Young researchers and students are competing in a disaster challenge at a natural hazards forum in the Australian city of Brisbane.
The government-funded organization Natural Hazards Research Australia has said more Australians "than ever before are exposed to the damage and destruction of floods, bushfires, cyclones, heatwaves and storms."
It reported that Australia has experienced 28 disasters that have cost more than $630 million, and 16 of these have occurred since 2000.
Experts have said that research is essential to improve Australia's readiness for natural calamities.
At the inaugural Natural Hazards Research Forum in Brisbane, young researchers have been asked to solve a key conundrum in preparing communities for floods, fires and storms; how can disaster authorities get potentially life-saving advice to the "unengaged, the moving," such as tourists or "the hard to reach"?
The winning entry aims to reach international tourists through Wi-Fi — essentially captive portals that compel visitors in flood or fires zones, for example, to watch a survival video before they can log onto the Internet at hotels, cafes or other destinations.
Mark Owens from the Country Fire Authority, an emergency service in the Australians state of Victoria, told VOA that the videos would be tailored for various locations and seasons.
"Making sure the message we actually get to them will actually change their behavior but also get them to do that for the future again and again, and that is why the videos will be tailored and changed seasonally, or, you know, if there is a La Niña coming through again,” he said. “So, you know, it might then really focus on floods for a big period of time instead of bushfire."
Parts of Victoria state are currently facing one of the biggest floods in decades.
There have been rescues and evacuations along the Maribyrnong River in the city of Melbourne.
Thousands of people are also under evacuation orders for flooding in the states of New South Wales and Tasmania.

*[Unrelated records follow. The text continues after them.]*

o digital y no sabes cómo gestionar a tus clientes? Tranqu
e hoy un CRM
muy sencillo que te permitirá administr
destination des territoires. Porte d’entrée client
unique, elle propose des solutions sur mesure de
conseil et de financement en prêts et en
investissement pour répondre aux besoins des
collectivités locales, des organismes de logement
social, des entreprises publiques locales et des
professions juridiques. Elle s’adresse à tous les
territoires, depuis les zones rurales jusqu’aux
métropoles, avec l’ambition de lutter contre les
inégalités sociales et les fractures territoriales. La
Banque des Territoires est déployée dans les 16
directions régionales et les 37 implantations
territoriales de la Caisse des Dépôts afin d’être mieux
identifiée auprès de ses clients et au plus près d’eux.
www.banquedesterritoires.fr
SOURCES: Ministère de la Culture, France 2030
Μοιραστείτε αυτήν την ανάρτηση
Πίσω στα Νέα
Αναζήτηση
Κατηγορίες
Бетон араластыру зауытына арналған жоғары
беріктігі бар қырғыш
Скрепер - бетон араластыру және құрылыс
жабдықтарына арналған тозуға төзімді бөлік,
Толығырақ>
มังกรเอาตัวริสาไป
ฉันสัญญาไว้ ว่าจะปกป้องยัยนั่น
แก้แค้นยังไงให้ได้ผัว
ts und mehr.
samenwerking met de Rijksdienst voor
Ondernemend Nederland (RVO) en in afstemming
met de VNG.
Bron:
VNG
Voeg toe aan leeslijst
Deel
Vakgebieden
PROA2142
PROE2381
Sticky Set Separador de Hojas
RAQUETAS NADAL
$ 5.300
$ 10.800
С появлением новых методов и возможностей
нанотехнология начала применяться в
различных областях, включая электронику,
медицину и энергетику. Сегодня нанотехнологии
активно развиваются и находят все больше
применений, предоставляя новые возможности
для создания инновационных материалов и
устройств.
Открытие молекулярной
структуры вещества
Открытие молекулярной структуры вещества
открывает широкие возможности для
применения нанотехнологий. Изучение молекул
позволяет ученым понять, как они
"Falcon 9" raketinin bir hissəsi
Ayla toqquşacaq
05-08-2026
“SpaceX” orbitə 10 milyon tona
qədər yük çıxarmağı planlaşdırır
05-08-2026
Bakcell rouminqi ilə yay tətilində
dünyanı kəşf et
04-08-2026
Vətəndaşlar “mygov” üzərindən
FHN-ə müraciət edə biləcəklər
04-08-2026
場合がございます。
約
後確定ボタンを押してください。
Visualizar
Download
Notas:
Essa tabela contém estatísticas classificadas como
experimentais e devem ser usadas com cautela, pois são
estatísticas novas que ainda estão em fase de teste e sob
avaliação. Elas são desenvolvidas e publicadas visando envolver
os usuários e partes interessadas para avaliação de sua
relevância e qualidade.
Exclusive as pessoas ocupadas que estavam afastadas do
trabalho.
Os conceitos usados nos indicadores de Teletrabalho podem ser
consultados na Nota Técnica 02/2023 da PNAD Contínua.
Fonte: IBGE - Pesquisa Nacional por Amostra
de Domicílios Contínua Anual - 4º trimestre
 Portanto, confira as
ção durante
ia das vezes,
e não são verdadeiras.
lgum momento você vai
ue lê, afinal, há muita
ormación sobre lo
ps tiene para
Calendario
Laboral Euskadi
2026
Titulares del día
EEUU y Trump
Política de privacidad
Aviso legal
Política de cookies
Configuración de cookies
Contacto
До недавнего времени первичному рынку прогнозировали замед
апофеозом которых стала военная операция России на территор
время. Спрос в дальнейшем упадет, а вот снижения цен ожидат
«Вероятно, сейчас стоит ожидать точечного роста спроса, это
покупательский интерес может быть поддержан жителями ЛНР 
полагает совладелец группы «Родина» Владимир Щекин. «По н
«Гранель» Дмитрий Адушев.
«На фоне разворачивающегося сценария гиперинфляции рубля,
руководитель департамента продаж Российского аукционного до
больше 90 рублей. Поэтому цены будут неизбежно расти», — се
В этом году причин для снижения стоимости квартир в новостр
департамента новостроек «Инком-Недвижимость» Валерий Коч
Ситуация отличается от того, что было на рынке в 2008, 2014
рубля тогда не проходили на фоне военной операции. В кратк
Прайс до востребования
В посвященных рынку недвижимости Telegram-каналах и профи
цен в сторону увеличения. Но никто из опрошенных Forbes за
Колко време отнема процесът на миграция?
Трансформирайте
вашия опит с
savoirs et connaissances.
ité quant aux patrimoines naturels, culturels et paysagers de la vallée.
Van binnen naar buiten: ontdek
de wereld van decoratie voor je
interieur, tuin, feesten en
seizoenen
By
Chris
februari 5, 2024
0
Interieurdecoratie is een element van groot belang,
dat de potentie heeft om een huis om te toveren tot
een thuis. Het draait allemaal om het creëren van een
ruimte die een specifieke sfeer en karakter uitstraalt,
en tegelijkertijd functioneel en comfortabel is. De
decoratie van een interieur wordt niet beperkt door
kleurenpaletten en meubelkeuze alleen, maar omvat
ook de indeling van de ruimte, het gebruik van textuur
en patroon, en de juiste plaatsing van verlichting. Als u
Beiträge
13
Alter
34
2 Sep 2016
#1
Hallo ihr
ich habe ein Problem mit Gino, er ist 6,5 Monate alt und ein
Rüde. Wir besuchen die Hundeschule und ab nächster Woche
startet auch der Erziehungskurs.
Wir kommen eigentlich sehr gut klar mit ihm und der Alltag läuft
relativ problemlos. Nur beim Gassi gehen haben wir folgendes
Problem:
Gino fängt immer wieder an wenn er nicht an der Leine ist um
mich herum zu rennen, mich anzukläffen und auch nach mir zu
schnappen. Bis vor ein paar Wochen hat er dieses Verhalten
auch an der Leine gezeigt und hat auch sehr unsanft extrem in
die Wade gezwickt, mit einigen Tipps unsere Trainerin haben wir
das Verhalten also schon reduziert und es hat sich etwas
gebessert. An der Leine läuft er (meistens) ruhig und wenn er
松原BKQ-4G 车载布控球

Two climatic phenomena — La Niña and the Indian Ocean Dipole — are fueling the flooding. Both occur naturally and are influenced by warmer ocean temperatures. They are dumping above-average rainfall across much of Australia, and experts say they are being super-charged by climate change.
Sydney is having its wettest year on record. More than 2 meters of rain have fallen on Australia's biggest city, breaking the previous record set in 1950.